--- Records to process ---

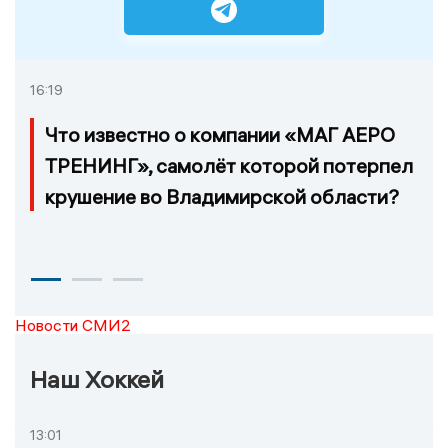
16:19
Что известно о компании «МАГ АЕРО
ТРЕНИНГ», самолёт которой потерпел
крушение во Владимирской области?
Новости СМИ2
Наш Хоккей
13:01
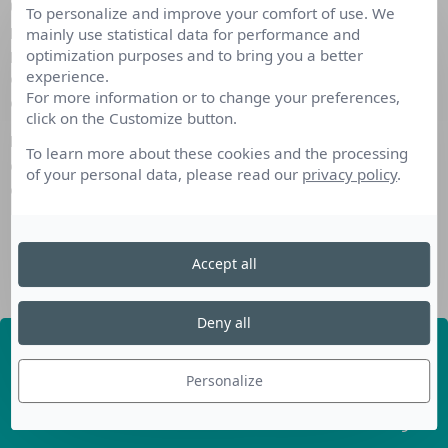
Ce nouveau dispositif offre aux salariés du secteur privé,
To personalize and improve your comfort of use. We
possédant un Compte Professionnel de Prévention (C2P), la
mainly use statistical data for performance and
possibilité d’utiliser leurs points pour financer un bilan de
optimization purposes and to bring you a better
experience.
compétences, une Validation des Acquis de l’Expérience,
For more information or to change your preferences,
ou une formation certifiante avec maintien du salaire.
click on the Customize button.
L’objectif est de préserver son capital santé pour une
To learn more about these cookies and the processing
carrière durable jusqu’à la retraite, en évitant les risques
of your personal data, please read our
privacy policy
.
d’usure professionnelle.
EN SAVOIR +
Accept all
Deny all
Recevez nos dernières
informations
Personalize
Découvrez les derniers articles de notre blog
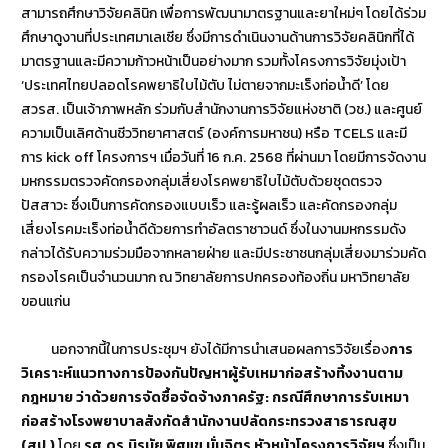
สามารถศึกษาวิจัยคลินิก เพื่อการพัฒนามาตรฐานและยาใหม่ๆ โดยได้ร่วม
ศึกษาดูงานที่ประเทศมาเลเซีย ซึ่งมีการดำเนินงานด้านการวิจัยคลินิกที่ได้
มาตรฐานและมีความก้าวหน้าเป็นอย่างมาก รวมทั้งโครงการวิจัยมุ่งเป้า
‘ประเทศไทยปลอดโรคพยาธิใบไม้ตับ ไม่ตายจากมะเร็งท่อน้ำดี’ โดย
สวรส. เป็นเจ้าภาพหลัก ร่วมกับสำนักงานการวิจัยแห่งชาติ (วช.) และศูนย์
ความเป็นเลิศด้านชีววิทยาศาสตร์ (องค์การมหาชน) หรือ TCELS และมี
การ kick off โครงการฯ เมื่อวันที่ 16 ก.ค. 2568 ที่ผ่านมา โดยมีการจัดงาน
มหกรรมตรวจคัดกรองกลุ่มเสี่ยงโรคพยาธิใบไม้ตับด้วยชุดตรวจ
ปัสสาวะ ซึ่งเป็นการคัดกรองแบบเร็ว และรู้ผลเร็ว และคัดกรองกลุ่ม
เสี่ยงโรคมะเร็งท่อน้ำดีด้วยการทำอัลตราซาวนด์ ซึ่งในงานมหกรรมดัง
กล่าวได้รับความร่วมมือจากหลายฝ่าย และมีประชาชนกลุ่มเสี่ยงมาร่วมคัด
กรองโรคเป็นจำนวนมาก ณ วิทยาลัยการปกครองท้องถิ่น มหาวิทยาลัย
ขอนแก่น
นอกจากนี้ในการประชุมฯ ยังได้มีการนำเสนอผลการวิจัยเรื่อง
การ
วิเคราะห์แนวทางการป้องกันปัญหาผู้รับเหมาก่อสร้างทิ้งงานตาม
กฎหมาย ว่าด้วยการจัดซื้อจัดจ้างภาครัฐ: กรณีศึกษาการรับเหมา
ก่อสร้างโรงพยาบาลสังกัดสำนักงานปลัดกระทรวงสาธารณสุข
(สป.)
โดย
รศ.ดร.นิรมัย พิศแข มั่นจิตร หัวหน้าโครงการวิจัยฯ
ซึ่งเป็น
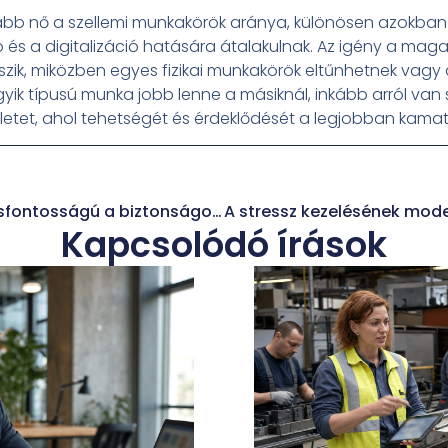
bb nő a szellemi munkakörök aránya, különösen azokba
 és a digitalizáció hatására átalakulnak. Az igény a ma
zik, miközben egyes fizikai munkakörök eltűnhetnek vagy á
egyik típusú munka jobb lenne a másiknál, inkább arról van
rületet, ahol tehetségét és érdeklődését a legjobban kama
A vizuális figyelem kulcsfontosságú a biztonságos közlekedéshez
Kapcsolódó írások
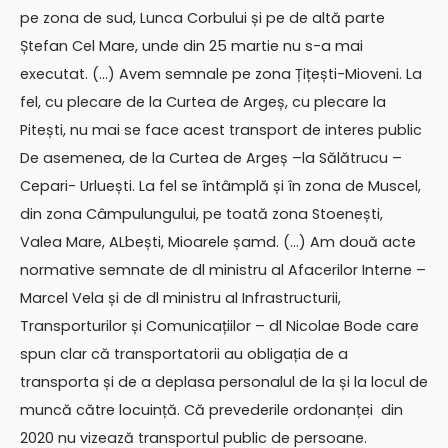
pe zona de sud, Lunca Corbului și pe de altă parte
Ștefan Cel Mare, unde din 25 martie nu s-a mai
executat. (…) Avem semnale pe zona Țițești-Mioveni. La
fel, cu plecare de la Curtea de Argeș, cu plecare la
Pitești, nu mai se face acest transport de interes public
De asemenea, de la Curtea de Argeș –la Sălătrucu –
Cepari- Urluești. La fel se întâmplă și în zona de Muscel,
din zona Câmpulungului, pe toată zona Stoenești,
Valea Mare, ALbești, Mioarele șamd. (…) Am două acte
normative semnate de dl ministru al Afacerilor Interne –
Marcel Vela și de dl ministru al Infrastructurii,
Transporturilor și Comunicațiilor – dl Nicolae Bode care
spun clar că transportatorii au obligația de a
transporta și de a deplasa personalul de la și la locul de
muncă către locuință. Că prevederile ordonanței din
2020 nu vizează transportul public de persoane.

---
--- Records to process ---

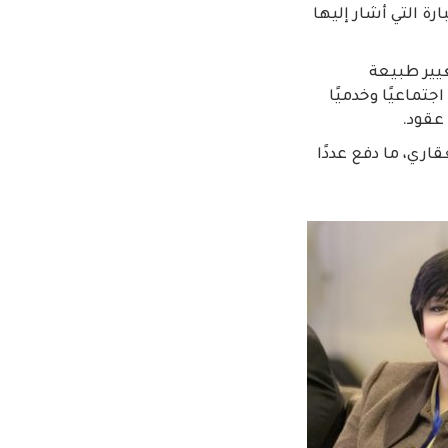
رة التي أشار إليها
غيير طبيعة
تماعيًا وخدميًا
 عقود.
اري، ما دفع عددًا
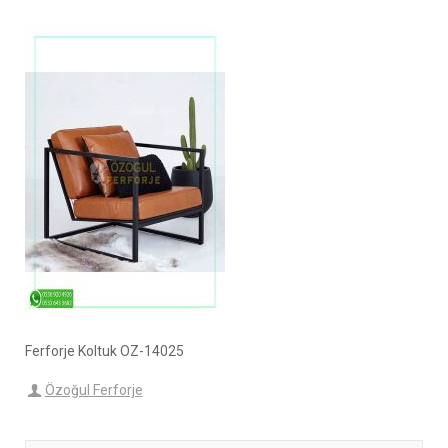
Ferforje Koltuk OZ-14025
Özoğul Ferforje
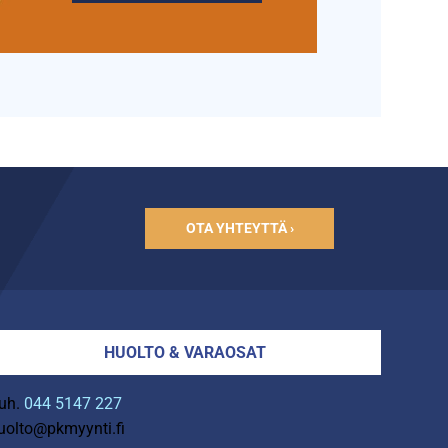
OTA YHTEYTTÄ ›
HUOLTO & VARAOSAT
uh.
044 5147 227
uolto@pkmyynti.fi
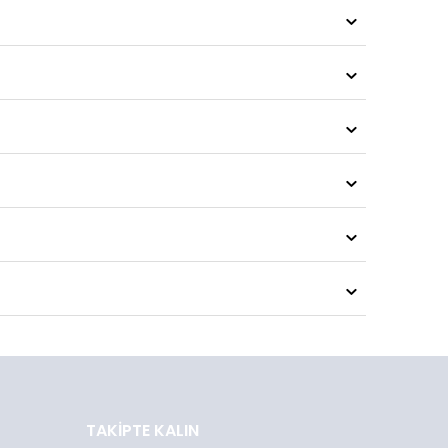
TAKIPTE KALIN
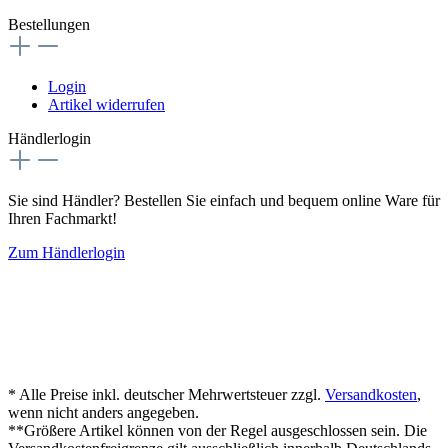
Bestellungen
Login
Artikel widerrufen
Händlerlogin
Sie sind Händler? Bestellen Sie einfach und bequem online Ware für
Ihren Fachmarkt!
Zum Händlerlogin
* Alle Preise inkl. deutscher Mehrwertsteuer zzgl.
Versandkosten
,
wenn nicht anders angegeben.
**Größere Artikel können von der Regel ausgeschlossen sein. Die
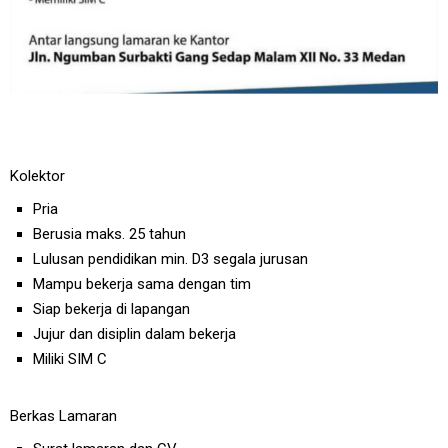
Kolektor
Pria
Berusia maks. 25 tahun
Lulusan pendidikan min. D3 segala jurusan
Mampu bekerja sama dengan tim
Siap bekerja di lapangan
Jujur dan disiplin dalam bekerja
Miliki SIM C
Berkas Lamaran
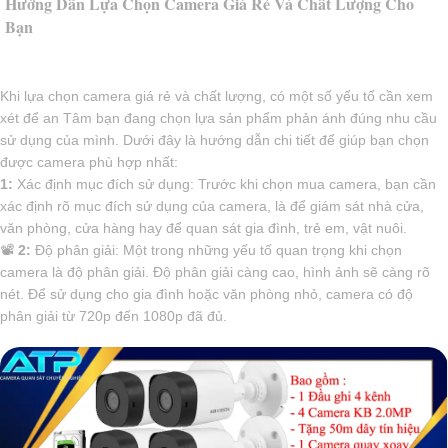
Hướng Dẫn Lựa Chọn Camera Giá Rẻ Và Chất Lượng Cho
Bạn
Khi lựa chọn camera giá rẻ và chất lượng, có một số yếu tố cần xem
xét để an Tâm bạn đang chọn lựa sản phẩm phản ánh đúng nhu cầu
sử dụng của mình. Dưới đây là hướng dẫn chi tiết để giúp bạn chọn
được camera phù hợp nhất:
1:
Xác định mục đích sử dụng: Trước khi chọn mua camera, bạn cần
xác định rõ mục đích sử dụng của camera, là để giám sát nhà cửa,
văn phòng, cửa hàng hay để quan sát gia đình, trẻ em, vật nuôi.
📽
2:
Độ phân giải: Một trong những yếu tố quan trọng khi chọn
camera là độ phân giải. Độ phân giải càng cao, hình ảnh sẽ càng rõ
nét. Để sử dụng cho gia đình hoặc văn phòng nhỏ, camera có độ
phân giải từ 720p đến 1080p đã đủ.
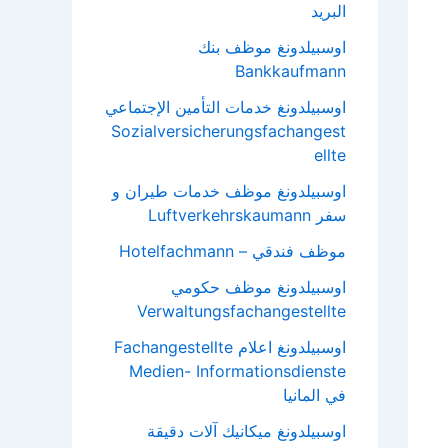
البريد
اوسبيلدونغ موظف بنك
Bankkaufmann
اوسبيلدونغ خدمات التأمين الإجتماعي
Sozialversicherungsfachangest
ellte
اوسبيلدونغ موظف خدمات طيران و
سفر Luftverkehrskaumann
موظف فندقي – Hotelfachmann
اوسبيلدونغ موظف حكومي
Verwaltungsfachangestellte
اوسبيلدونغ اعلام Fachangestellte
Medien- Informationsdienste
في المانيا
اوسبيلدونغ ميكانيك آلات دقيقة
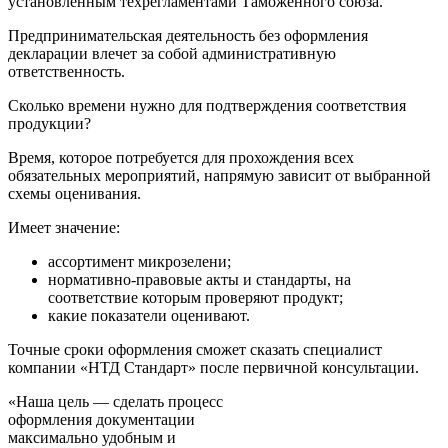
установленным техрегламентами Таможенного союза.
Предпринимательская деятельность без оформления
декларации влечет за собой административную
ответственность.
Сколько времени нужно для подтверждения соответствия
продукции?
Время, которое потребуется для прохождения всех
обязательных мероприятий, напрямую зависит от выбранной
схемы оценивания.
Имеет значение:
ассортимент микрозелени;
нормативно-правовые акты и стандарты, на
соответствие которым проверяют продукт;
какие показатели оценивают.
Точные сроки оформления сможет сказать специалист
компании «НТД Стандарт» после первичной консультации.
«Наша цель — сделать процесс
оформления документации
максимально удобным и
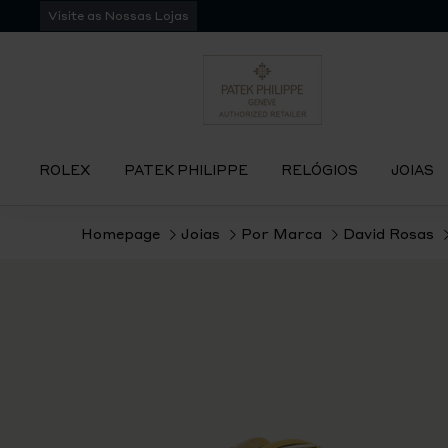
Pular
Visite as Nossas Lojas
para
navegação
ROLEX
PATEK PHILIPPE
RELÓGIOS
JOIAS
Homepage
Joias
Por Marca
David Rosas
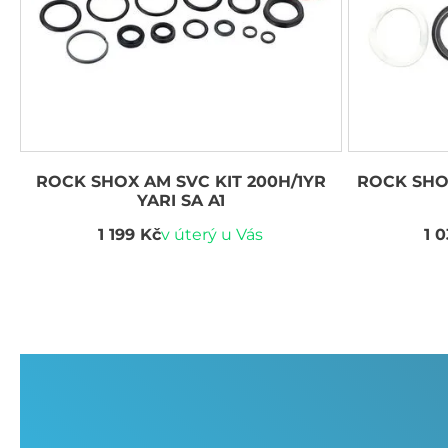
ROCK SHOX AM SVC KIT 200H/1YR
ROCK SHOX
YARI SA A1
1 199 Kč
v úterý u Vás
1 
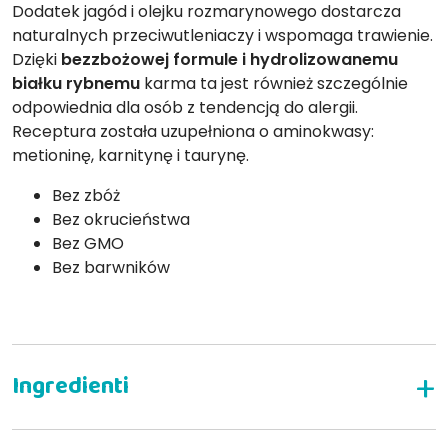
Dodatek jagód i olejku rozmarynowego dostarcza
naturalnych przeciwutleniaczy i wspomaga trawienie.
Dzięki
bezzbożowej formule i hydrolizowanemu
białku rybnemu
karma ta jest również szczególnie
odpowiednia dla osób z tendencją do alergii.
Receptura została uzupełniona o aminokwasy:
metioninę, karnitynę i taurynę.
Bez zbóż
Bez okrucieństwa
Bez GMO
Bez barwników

---
--- Records to process ---

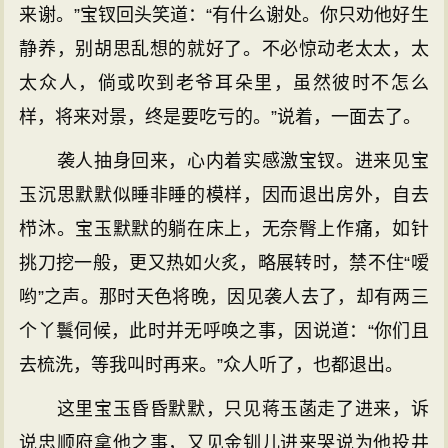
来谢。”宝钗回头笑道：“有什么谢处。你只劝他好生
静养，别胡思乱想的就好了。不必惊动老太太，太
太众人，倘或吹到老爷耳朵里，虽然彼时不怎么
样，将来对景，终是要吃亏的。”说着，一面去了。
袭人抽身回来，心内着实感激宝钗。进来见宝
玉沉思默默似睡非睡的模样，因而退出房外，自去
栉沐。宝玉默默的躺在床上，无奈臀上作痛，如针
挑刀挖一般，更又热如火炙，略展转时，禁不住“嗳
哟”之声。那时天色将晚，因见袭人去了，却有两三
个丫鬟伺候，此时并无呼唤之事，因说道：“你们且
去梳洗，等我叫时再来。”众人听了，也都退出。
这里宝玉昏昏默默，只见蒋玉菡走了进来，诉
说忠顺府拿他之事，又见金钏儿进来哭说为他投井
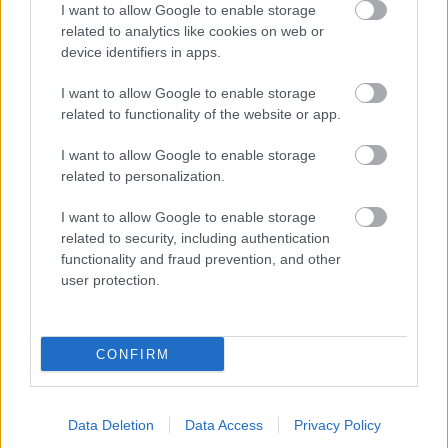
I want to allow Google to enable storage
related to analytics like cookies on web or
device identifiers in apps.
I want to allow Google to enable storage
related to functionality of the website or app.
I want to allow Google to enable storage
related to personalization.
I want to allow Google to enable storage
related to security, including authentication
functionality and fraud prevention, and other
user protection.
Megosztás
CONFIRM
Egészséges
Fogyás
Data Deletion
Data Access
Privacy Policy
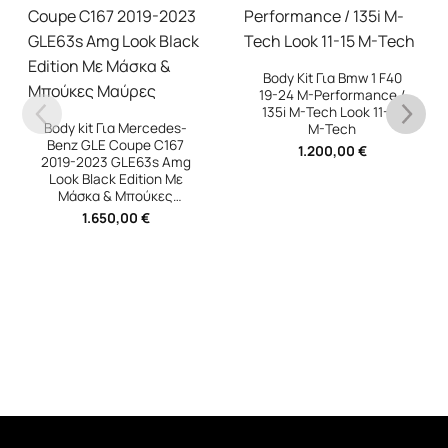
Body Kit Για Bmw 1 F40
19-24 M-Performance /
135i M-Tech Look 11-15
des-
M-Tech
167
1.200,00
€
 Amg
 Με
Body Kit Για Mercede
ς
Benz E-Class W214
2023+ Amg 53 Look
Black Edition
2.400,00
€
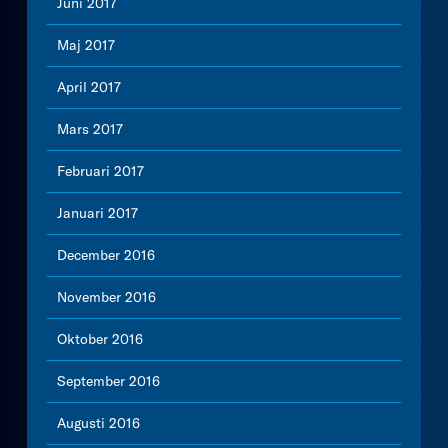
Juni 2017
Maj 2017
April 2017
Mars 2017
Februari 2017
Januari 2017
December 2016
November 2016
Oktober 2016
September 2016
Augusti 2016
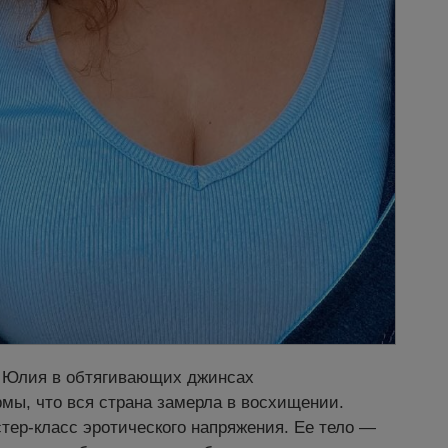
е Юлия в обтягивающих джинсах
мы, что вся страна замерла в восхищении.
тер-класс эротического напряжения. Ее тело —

---

_What you need to do_
The answer is the lines above between the line holding "bezzbożowej formule i hydrolizowanemu" and the line holding "Bez barwników", inclusive, each written out exactly, and no others.

_Solution to this task_
bezzbożowej formule i hydrolizowanemu
białku rybnemu
karma ta jest również szczególnie
odpowiednia dla osób z tendencją do alergii.
Receptura została uzupełniona o aminokwasy:
metioninę, karnitynę i taurynę.
Bez zbóż
Bez okrucieństwa
Bez GMO
Bez barwników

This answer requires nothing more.